About this task:
Before you finish, make sure every line below has been written out exactly.

Supplied data:
——————————
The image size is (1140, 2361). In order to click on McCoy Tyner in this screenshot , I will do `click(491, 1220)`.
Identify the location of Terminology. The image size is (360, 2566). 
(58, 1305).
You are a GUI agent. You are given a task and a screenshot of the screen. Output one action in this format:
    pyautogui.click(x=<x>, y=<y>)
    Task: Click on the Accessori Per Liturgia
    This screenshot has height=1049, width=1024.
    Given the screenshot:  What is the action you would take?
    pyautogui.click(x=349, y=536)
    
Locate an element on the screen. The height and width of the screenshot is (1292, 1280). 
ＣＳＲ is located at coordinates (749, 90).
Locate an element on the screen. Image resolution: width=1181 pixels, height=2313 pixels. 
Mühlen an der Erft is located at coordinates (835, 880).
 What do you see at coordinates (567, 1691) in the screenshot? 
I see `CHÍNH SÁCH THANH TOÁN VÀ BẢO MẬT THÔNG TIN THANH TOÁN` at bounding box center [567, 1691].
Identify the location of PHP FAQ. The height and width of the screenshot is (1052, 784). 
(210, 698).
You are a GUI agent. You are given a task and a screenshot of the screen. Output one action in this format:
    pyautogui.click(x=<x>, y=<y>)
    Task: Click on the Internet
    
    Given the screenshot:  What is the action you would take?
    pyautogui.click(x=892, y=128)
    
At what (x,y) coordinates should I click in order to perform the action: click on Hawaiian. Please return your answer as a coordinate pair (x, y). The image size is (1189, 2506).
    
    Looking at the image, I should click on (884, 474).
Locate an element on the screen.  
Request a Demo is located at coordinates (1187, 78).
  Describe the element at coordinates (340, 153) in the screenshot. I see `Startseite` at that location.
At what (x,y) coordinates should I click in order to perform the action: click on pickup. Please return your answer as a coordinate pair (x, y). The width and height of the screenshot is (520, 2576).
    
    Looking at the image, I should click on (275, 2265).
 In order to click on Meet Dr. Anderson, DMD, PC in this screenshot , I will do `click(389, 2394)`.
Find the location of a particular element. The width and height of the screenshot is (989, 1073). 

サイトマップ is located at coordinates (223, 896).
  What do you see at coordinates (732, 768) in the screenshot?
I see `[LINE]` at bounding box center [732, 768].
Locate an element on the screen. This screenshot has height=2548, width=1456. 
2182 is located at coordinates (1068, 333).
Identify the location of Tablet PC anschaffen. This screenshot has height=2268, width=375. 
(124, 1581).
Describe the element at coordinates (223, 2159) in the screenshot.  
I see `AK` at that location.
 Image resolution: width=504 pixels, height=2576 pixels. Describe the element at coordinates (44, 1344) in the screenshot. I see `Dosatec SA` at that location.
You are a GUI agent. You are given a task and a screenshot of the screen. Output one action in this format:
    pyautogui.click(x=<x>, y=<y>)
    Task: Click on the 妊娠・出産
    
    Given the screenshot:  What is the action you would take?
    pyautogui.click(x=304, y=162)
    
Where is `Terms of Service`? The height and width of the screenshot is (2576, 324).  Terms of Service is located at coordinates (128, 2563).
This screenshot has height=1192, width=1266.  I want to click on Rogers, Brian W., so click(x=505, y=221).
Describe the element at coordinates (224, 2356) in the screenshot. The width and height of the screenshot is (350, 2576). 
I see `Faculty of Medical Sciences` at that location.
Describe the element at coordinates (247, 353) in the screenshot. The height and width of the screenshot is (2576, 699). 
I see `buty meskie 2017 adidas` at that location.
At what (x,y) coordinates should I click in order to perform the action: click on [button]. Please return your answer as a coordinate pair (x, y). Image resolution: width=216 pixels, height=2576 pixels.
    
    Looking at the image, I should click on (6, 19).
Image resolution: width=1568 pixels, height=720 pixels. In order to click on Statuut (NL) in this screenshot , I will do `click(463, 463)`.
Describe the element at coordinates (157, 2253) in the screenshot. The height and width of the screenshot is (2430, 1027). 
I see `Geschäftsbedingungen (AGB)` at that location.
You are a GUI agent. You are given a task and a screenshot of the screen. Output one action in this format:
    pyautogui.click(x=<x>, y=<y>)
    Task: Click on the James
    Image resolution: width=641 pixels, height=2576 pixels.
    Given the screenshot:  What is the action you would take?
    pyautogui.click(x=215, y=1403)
——————————
Response area:
The image size is (1140, 2361). In order to click on McCoy Tyner in this screenshot , I will do `click(491, 1220)`.
Identify the location of Terminology. The image size is (360, 2566). 
(58, 1305).
You are a GUI agent. You are given a task and a screenshot of the screen. Output one action in this format:
    pyautogui.click(x=<x>, y=<y>)
    Task: Click on the Accessori Per Liturgia
    This screenshot has height=1049, width=1024.
    Given the screenshot:  What is the action you would take?
    pyautogui.click(x=349, y=536)
    
Locate an element on the screen. The height and width of the screenshot is (1292, 1280). 
ＣＳＲ is located at coordinates (749, 90).
Locate an element on the screen. Image resolution: width=1181 pixels, height=2313 pixels. 
Mühlen an der Erft is located at coordinates (835, 880).
 What do you see at coordinates (567, 1691) in the screenshot? 
I see `CHÍNH SÁCH THANH TOÁN VÀ BẢO MẬT THÔNG TIN THANH TOÁN` at bounding box center [567, 1691].
Identify the location of PHP FAQ. The height and width of the screenshot is (1052, 784). 
(210, 698).
You are a GUI agent. You are given a task and a screenshot of the screen. Output one action in this format:
    pyautogui.click(x=<x>, y=<y>)
    Task: Click on the Internet
    
    Given the screenshot:  What is the action you would take?
    pyautogui.click(x=892, y=128)
    
At what (x,y) coordinates should I click in order to perform the action: click on Hawaiian. Please return your answer as a coordinate pair (x, y). The image size is (1189, 2506).
    
    Looking at the image, I should click on (884, 474).
Locate an element on the screen.  
Request a Demo is located at coordinates (1187, 78).
  Describe the element at coordinates (340, 153) in the screenshot. I see `Startseite` at that location.
At what (x,y) coordinates should I click in order to perform the action: click on pickup. Please return your answer as a coordinate pair (x, y). The width and height of the screenshot is (520, 2576).
    
    Looking at the image, I should click on (275, 2265).
 In order to click on Meet Dr. Anderson, DMD, PC in this screenshot , I will do `click(389, 2394)`.
Find the location of a particular element. The width and height of the screenshot is (989, 1073). 

サイトマップ is located at coordinates (223, 896).
  What do you see at coordinates (732, 768) in the screenshot?
I see `[LINE]` at bounding box center [732, 768].
Locate an element on the screen. This screenshot has height=2548, width=1456. 
2182 is located at coordinates (1068, 333).
Identify the location of Tablet PC anschaffen. This screenshot has height=2268, width=375. 
(124, 1581).
Describe the element at coordinates (223, 2159) in the screenshot.  
I see `AK` at that location.
 Image resolution: width=504 pixels, height=2576 pixels. Describe the element at coordinates (44, 1344) in the screenshot. I see `Dosatec SA` at that location.
You are a GUI agent. You are given a task and a screenshot of the screen. Output one action in this format:
    pyautogui.click(x=<x>, y=<y>)
    Task: Click on the 妊娠・出産
    
    Given the screenshot:  What is the action you would take?
    pyautogui.click(x=304, y=162)
    
Where is `Terms of Service`? The height and width of the screenshot is (2576, 324).  Terms of Service is located at coordinates (128, 2563).
This screenshot has height=1192, width=1266.  I want to click on Rogers, Brian W., so click(x=505, y=221).
Describe the element at coordinates (224, 2356) in the screenshot. The width and height of the screenshot is (350, 2576). 
I see `Faculty of Medical Sciences` at that location.
Describe the element at coordinates (247, 353) in the screenshot. The height and width of the screenshot is (2576, 699). 
I see `buty meskie 2017 adidas` at that location.
At what (x,y) coordinates should I click in order to perform the action: click on [button]. Please return your answer as a coordinate pair (x, y). Image resolution: width=216 pixels, height=2576 pixels.
    
    Looking at the image, I should click on (6, 19).
Image resolution: width=1568 pixels, height=720 pixels. In order to click on Statuut (NL) in this screenshot , I will do `click(463, 463)`.
Describe the element at coordinates (157, 2253) in the screenshot. The height and width of the screenshot is (2430, 1027). 
I see `Geschäftsbedingungen (AGB)` at that location.
You are a GUI agent. You are given a task and a screenshot of the screen. Output one action in this format:
    pyautogui.click(x=<x>, y=<y>)
    Task: Click on the James
    Image resolution: width=641 pixels, height=2576 pixels.
    Given the screenshot:  What is the action you would take?
    pyautogui.click(x=215, y=1403)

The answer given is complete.